The committee’s report found that Santos “sought to fraudulently exploit every aspect of his House candidacy for his own personal financial profit.”

Santos charged almost $4,000 for spa treatments, including Botox, to his congressional campaign account, according to the report. He also spent more than $4,000 of campaign money at the retail store Hermes and made “smaller purchases” from Sephora, a makeup store, and OnlyFans, an online platform known for sexual content, the report found.

He also had his campaign pay more than $3,300 for an Airbnb in the exclusive Hamptons area of Long Island in July 2022, at a time when he had no recorded campaign events, it found.

The pattern of poor bookkeeping and personal use of campaign money was so extensive, the report found, that his election “has called into question the integrity of the House.”

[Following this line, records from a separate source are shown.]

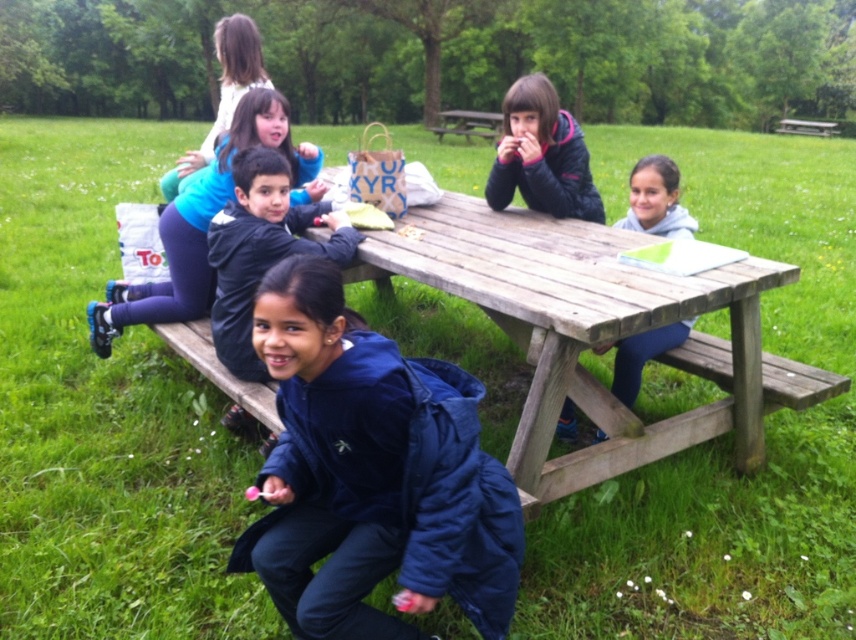 Who is positioned more to the right, blue fabric jacket at lower center or wooden bench at upper right?

Positioned to the right is wooden bench at upper right.

Is blue fabric jacket at lower center to the right of wooden bench at upper right from the viewer's perspective?

In fact, blue fabric jacket at lower center is to the left of wooden bench at upper right.

This screenshot has width=856, height=640. Describe the element at coordinates (203, 225) in the screenshot. I see `blue fabric jacket at lower center` at that location.

You are a GUI agent. You are given a task and a screenshot of the screen. Output one action in this format:
    pyautogui.click(x=<x>, y=<y>)
    Task: Click on the blue fabric jacket at lower center
    Image resolution: width=856 pixels, height=640 pixels.
    Given the screenshot: What is the action you would take?
    pyautogui.click(x=203, y=225)

In the scene shown: Can you confirm if dark blue fleece at center is thinner than blue fabric jacket at lower center?

Indeed, dark blue fleece at center has a lesser width compared to blue fabric jacket at lower center.

Where is `dark blue fleece at center`? The height and width of the screenshot is (640, 856). dark blue fleece at center is located at coordinates (260, 248).

Does dark blue fleece jacket at lower center have a greater height compared to light blue jeans at lower right?

Correct, dark blue fleece jacket at lower center is much taller as light blue jeans at lower right.

Looking at this image, is dark blue fleece jacket at lower center positioned before light blue jeans at lower right?

Yes, it is.

Between point (480, 634) and point (658, 179), which one is positioned behind?

The point (658, 179) is more distant.

You are a GUI agent. You are given a task and a screenshot of the screen. Output one action in this format:
    pyautogui.click(x=<x>, y=<y>)
    Task: Click on the dark blue fleece jacket at lower center
    This screenshot has width=856, height=640.
    Given the screenshot: What is the action you would take?
    pyautogui.click(x=372, y=472) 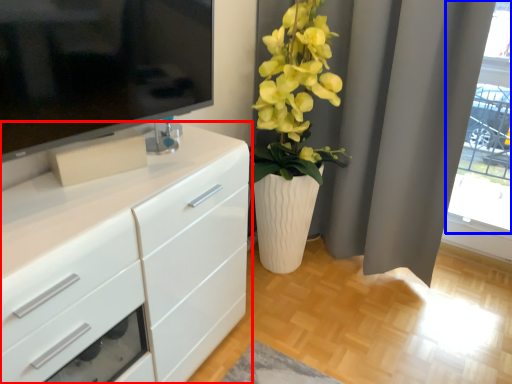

In light of an ongoing federal criminal investigation and the new “findings of additional uncharged and unlawful conduct by Representative Santos, the (panel’s investigative subcommittee) recommended that the committee immediately refer these allegations to the Department of Justice,” the report stated.

Specifically, the committee said it uncovered fresh evidence of falsely reported loans received by Santos’ unsuccessful 2020 congressional campaign, improper loan repayments and “systemic reporting errors” in both his 2020 and 2022 campaigns.

The committee said it contacted about 40 witnesses, reviewed more than 170,000 pages of documents and filed 37 subpoenas in its months-long investigation. It said Santos declined to cooperate.

A Justice Department spokesperson declined to comment.


Santos has been marginalized in Congress, with no committee assignments and little influence. He has faced fierce criticism from his fellow New York Republicans in Congress. One of them, Representative Mike Lawler, said on Thursday Santos should resign immediately or be forced out.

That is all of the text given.